In this course we will explore a number of topics in discrete geometry (often also called combinatorial geometry). Discrete geometry usually involve finite sets of points, lines, circles, planes, hyperplanes etc. One might ask the following questions: what is the largest number of regions into which n lines can partition the plane? Or n planes the 3-dimensional space? Given n points in the plane, what is the minimum number of distinct distances occurring between them?
Results from discrete geometry are indispensable as a foundation for any serious treatment of computational geometry and combinatorial optimization. In this course we will concentrate on these foundations, that is, on geometric results rather than algorithms. We will put an accent on active problem solving using the techniques we have learnt.
The following is a list of possible topics (but I will add and remove topics during the course):
The class meets Tuesdays and Thursdays from 13:00 to 14:30 in classroom 3444 in the EECS building. Lectures will be given in English. We sometimes have extra meetings to discuss the homework, on Wednesdays at 16:00 in classroom number 3.
Grading will be based on regular homeworks (see below), student participation, and possibly one or two quizzes (during normal class hours).
We will be using material from the following books. It is not necessary that students buy any of these books (if you take notes during the class).
The material covered in the lectures so far (extra Wednesday meetings are indicated in red):
| March 3 | Introduction to discrete geometry, convexity, convex combinations | 1.2 |
| March 8 | Radon's Lemma, Helly's Theorem and applications | 1.3 |
| March 10 | Solutions to homework 1, Center points | 1.4 |
| March 15 | Cancelled | |
| March 17 | Cancelled | |
| March 22 | Solutions to homework 2 | |
| March 24 | Minkowski's Theorem, duality | 2.1, 5.1 |
| March 29 | Duality of sets | 5.1 |
| April 1 | Convex polytopes, equivalence of H- and V- polytopes | 5.2 |
| April 5 | Arbor day | |
| April 6 | Solutions to homework 3 | |
| April 7 | Faces of convex polytopes | 5.3 |
| April 12 | Cyclic polytopes | 5.4 |
| April 13 | Solutions to homework 4 | |
| April 14 | Upper-bound theorem, power diagrams | 5.5, 5.7 |
| April 19 | Incidence problems | 4.1, 4.2 |
| April 21 | Midterm week | |
| April 26 | Midterm week | |
| April 28 | Crossing lemma, proof of Szemeredi-Trotter | 4.3 |
| May 3 | Distinct distances | 4.4 |
| May 4 | Solutions to homework 5 | |
| May 5 | Children's day | |
| May 10 | Proof of Szemeredi-Trotter using cutting lemma | 4.5, 4.6 |
| May 12 | Proof of tight cutting lemma; Introduction to Davenport-Schinzel sequences | 4.7, 7.1 |
| May 17 | Davenport-Schinzel sequences | 7.1, 7.3 |
| May 19 | Lower envelope of rays, single cell in arrangement of line segments; Introduction to Brunn-Minkowski | 12.2 |
| May 24 | Brunn-Minkowski theorem | 12.2 |
| May 25 | Solutions to homework 6 | |
| May 26 | Brunn-Minkowski application: overlap of convex sets | 12.2 |
| May 31 | Guest speaker: Antoine Vigneron Approximating a convex body | |
| June 2 | Partial and linear orders | 12.3 |
| June 7 | Cancelled (SoCG 2005) | |
| June 9 | Cancelled (SoCG 2005) | |
| June 14 | Solutions to homework 7 |
There will be a small homework assignment every week.

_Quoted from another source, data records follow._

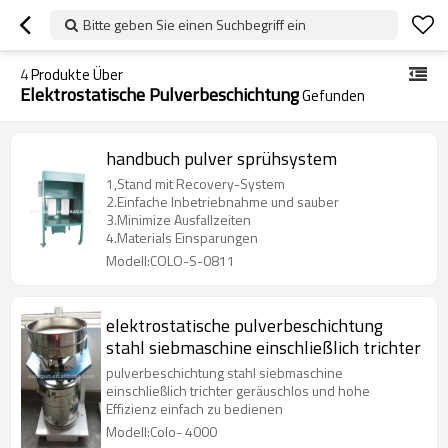
Bitte geben Sie einen Suchbegriff ein
4
Produkte Über
Elektrostatische Pulverbeschichtung
Gefunden
handbuch pulver sprühsystem
1,Stand mit Recovery-System
2.Einfache Inbetriebnahme und sauber
3.Minimize Ausfallzeiten
4.Materials Einsparungen
Modell:COLO-S-0811
elektrostatische pulverbeschichtung
stahl siebmaschine einschließlich trichter
pulverbeschichtung stahl siebmaschine
einschließlich trichter geräuschlos und hohe
Effizienz einfach zu bedienen
Modell:Colo- 4000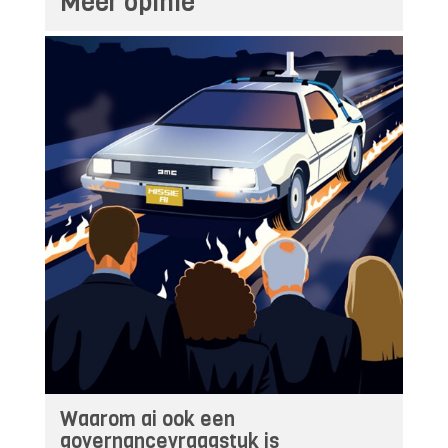
Meer opinie
Waarom ai ook een
governancevraagstuk is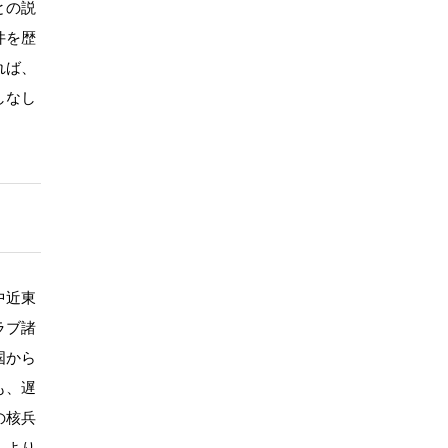
との説
件を歴
れば、
しなし
中近東
ラブ諸
国から
も、遅
の核兵
、より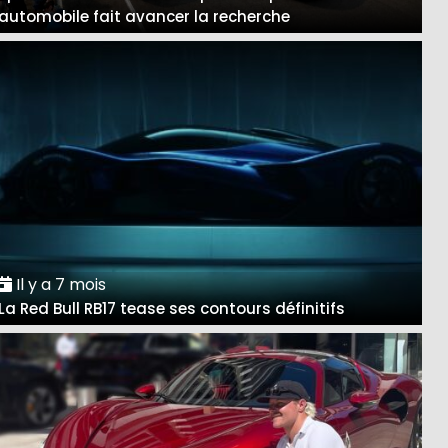
automobile fait avancer la recherche
Il y a 7 mois
La Red Bull RB17 tease ses contours définitifs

You will have one week to complete the assignment. Homeworks have to be turned in in English, and must be submitted at the beginning of the lecture (on the day of the deadline). You must be able to explain your solution to a homework during the class.
One homework will be a slightly larger project (and you'll have more time to complete it).
Discussions with your fellow students and with me are encouraged (although it is probably a good idea to spend a few minutes to try to solve each problem by yourself first). Researching on the internet is highly discouraged. In any case, you must write up your solution by yourself, and you must acknowledge all sources used for your solution (webpages, books, discussions with other students).
I believe that it is important that graduate students do not just turn in a stack of papers and expect the professor to tell them what is correct and what isn't, but that they are capable of making an objective judgement themselves. This is especially true in mathematics (and therefore theoretical computer science). After all, a proof is a proof. You will know whether you have solved the problem after you have done it. In this course you will develop your skill in evaluating what you have done. We practice this self-evaluation, as follows:
On the top of the first sheet that you turn in, please put (a) your name and student number, (b) how much time you spent working on the homework, and (c) a little table like the following:
I will maintain your homework score based on this self-evaluation. Of course I will read and check the homeworks that have been turned in, and if I find that your self-judgement was too positive, I will deduct points for that problem.
The homework should take you not more than about three hours per week. I'm asking you to tell me how long you actually spent on it so that I can estimate the degree of difficulty and the workload of the course.